Because of a problem I ran into I am trying to get a quick start in covering with arithmetic progressions.
First I want to say I am aware of this previously asked question: Covering $\mathbb{N}$ with prime arithmetic progressions
Similarly to what is asked there I am interested in covering with arithmetic progressions of the type $A_{i}=k_{i}+np_{i}$ where $p_{i}$ is prime, $k_{i} \in \mathbb{N}$ and $n \in \mathbb{N_{0}}$.
Differently, my interests are however in covering of finite sets of the type $\{1, 2, \ldots, N\} \subset \mathbb{N}$ where $k_{i}<p_{i}$ and $p_{1} \leq p_{i} \leq p_{m}$.
By checking out some numbers it looks like that if all $k_{i}=p_{i}-1$ the covered set is $\{1, 2, \ldots, p_{m+1}-2 \}$.
So my questions are:
Let $p_{1} \leq p_{i} \leq p_{m}$ be the first $m$ consecutive primes and $\forall p_{i}$ let $A_{i}=k_{i}+np_{i}$ be $m$ arithmetic progressions, where $n \in \mathbb{N_{0}}$ and $k_{i} \in \mathbb{N}$ such that $1 \leq k_{i}<p_{i}$. Obviously is the arithmetic progression $A_{1}=k_{1}+np_{1}=1+2n$ fixed and covers all the odd numbers in all considerations.
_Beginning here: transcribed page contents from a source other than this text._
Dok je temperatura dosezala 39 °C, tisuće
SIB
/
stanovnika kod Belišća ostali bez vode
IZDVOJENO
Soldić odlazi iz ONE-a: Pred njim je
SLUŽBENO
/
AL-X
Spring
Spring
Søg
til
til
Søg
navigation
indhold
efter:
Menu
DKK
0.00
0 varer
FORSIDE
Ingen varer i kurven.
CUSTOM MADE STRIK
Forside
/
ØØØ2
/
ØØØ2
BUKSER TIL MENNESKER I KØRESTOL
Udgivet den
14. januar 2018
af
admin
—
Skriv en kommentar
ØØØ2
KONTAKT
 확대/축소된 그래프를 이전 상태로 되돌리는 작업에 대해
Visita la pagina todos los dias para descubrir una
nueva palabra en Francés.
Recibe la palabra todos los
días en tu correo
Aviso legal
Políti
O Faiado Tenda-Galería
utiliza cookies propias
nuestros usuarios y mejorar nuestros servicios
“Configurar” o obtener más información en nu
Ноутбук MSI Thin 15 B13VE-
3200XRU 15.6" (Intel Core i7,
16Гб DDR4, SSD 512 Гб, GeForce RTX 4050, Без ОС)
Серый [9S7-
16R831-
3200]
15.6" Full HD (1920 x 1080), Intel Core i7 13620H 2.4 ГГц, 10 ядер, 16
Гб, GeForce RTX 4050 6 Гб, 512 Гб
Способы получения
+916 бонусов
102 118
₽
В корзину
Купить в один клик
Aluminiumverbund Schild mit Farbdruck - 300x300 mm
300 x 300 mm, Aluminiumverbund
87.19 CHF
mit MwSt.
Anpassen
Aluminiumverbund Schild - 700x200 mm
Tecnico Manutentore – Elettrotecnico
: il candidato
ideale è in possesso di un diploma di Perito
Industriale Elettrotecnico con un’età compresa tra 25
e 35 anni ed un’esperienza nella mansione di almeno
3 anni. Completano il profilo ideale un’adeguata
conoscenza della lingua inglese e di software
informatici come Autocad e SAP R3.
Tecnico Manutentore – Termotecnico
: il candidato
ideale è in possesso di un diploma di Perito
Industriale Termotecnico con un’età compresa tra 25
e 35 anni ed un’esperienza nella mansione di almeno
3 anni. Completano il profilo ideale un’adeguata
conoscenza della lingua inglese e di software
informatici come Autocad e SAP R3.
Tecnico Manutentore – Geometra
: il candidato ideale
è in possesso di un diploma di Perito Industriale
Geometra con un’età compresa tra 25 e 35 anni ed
- If $\forall p_{i}$ with $k_{i}=p_{i}-1$ is the covered set always $\{1, 2, \ldots, p_{m+1}-2 \}$, that is are all numbers up to $N=p_{m+1}-2$ covered?
- Will all sets of $k_{i}$ values where one or more $k_{i}<p_{i}-1$ give less coverage?
Additional questions/help. I would appreciate all relevant information possible, like: Has this been proved?, Then by whom?; Any textbooks discussing this or very similar kind of problems; Websites; etc.